= Vernon Kniptash =

Vernon E. Kniptash was an Indianapolis engineer and a corporal during World War I. He kept a diary which is published under the title On the Western Front with the Rainbow Division.

Kniptash was born in Terre Haute, Indiana but his family moved to Indianapolis and he graduated from Emmerich Manual High School in 1914. He then enlisted in the First Indiana Field Artillery, which was later activated as the 150th Field Artillery Regiment. The 150th Field Artillery deployed to Europe as part of the 42nd Infantry Division. Kniptash was originally assigned to Battery A, but also served as a radio operator for regimental headquarters, and kept a diary.
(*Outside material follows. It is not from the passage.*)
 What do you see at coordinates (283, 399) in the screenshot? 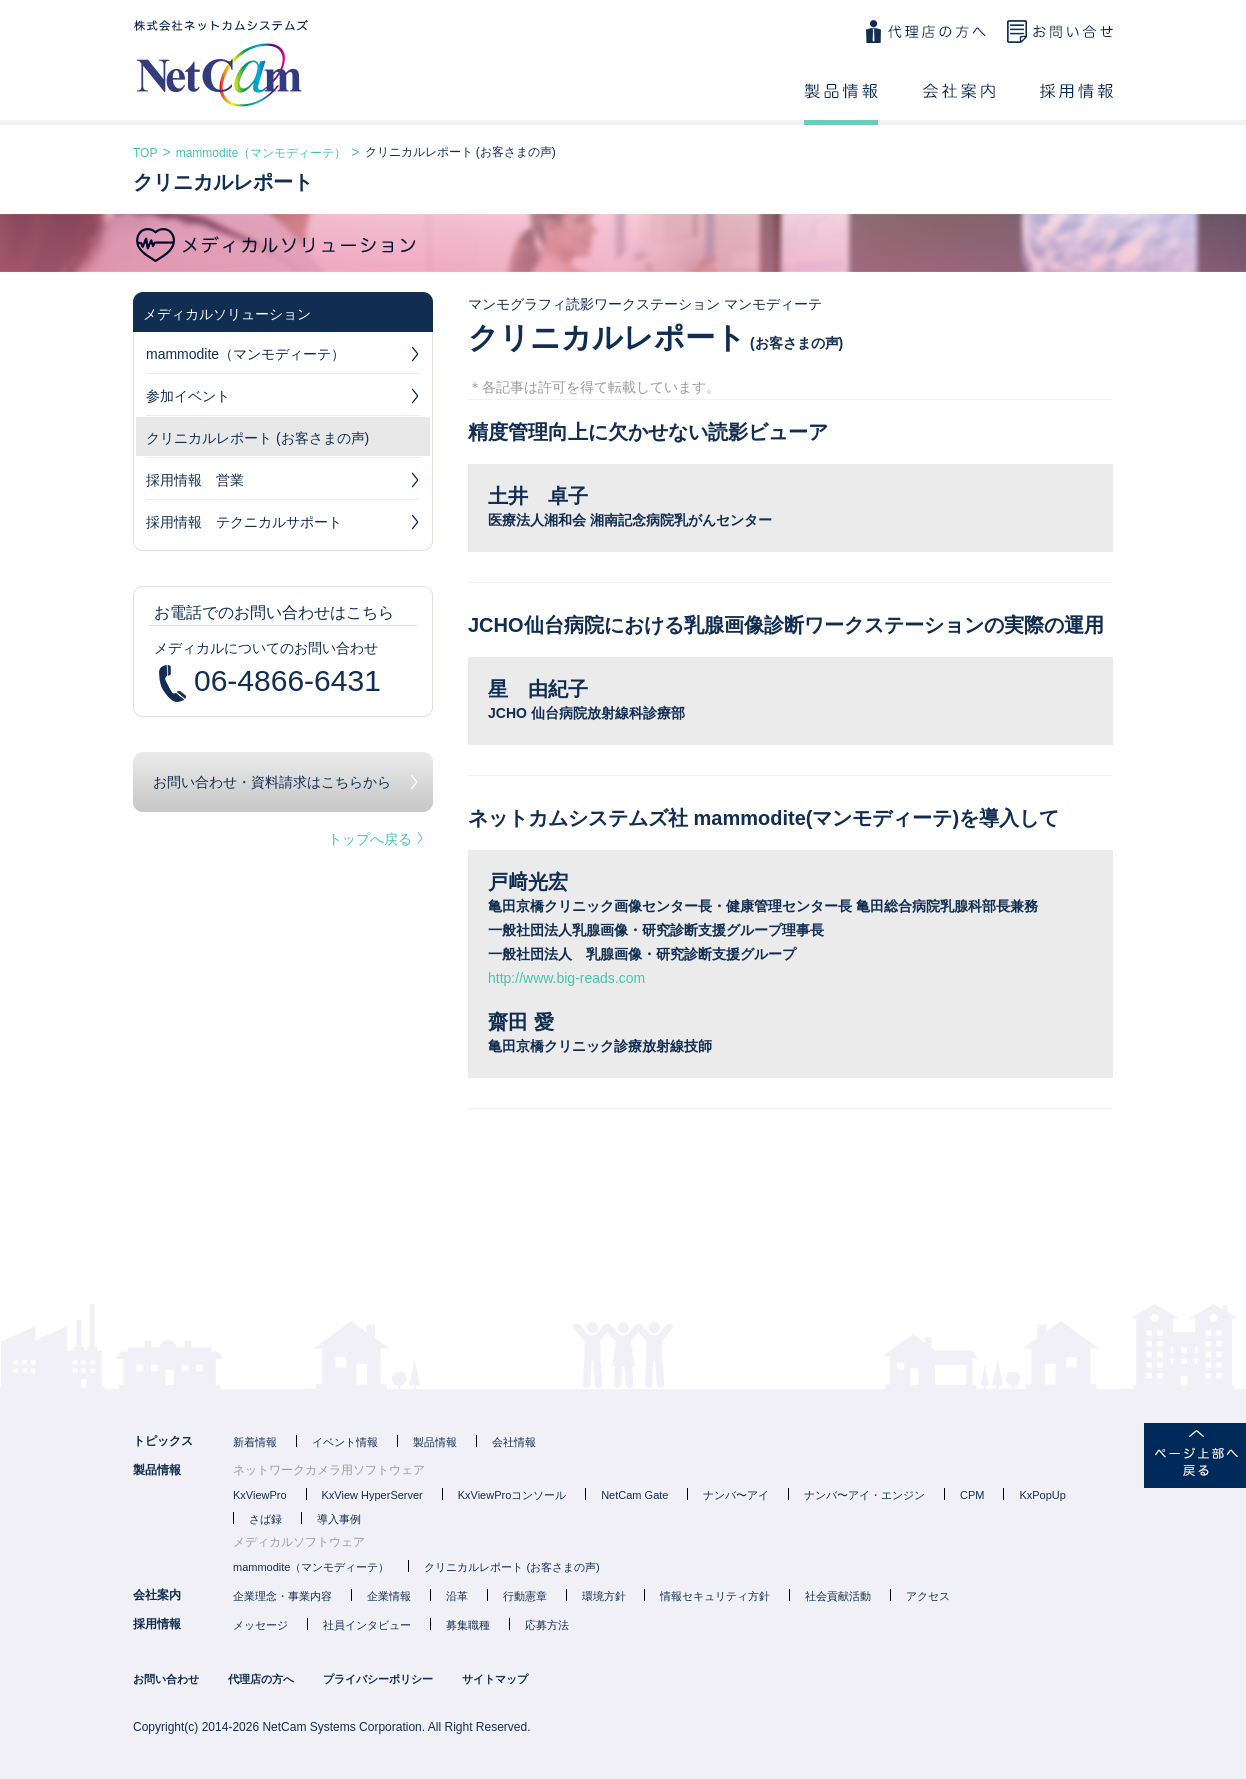
I see `参加イベント` at bounding box center [283, 399].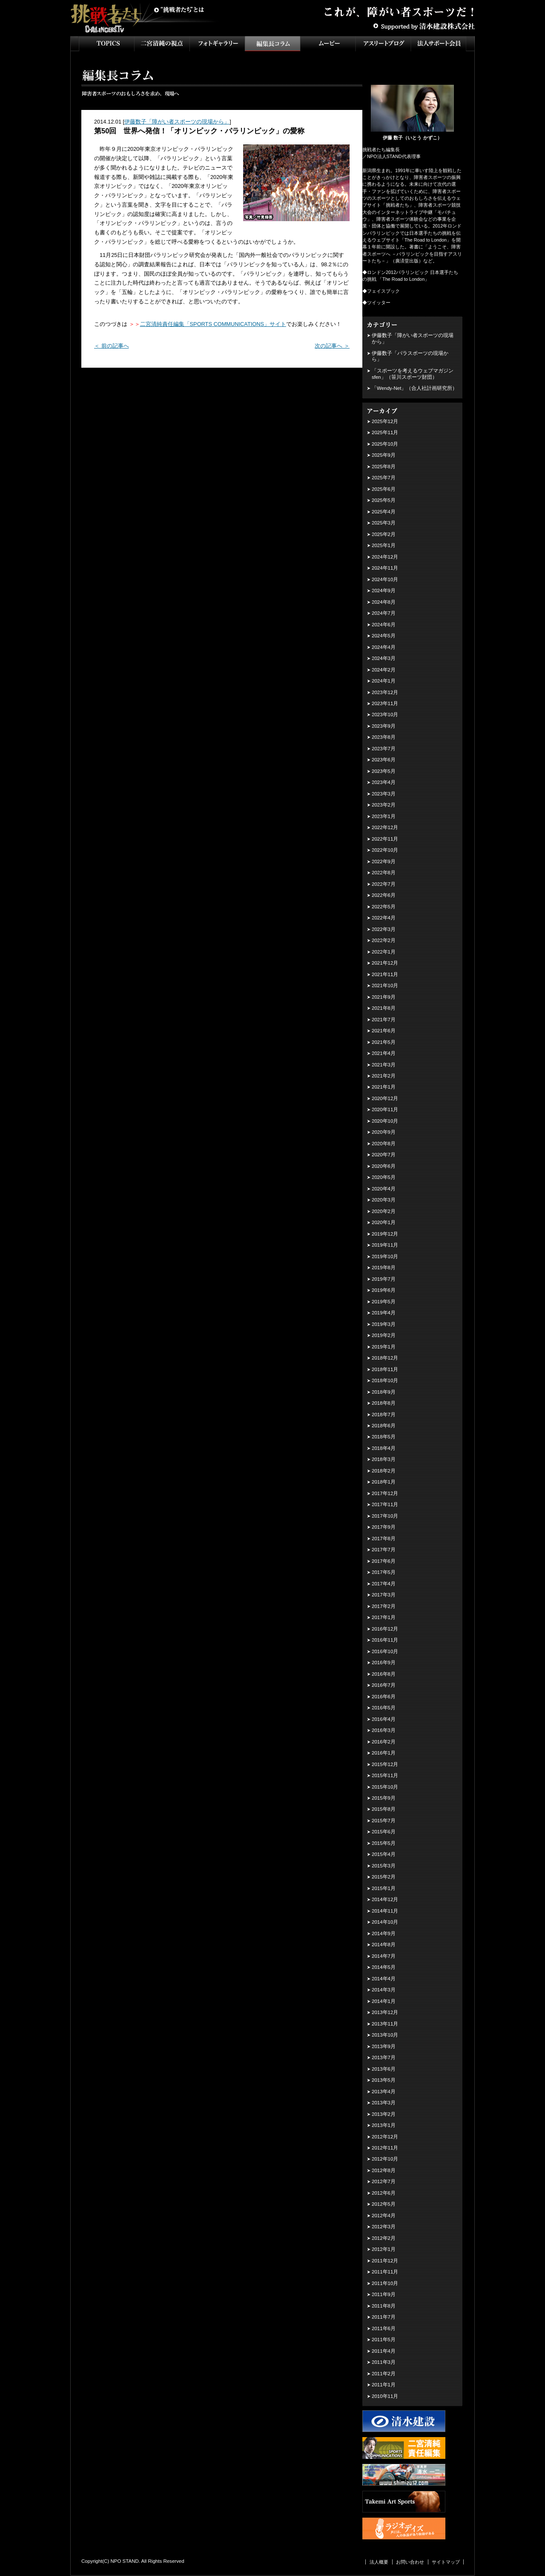 This screenshot has height=2576, width=545. I want to click on 2011年1月, so click(384, 2384).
The 150th Field Artillery returned to the United States in late April 1919, and Kniptash returned to Indiana in May. He found a job with Vonnegut & Bohn, eventually earning a license as a structural engineer, despite his lack of college education. He lost his position during the Great Depression, but was able to find other work, including with the Army Corps of Engineers at Indiana Dunes.

After Kniptash's death in 1987, his wartime diaries were discovered by his family, along with photos and other items from World War I. They were published as a book in 2009. The diary, along with those of Elmer Straub and Elmer Sherwood, give different perspectives of enlisted soldiers in the 150th Field Artillery.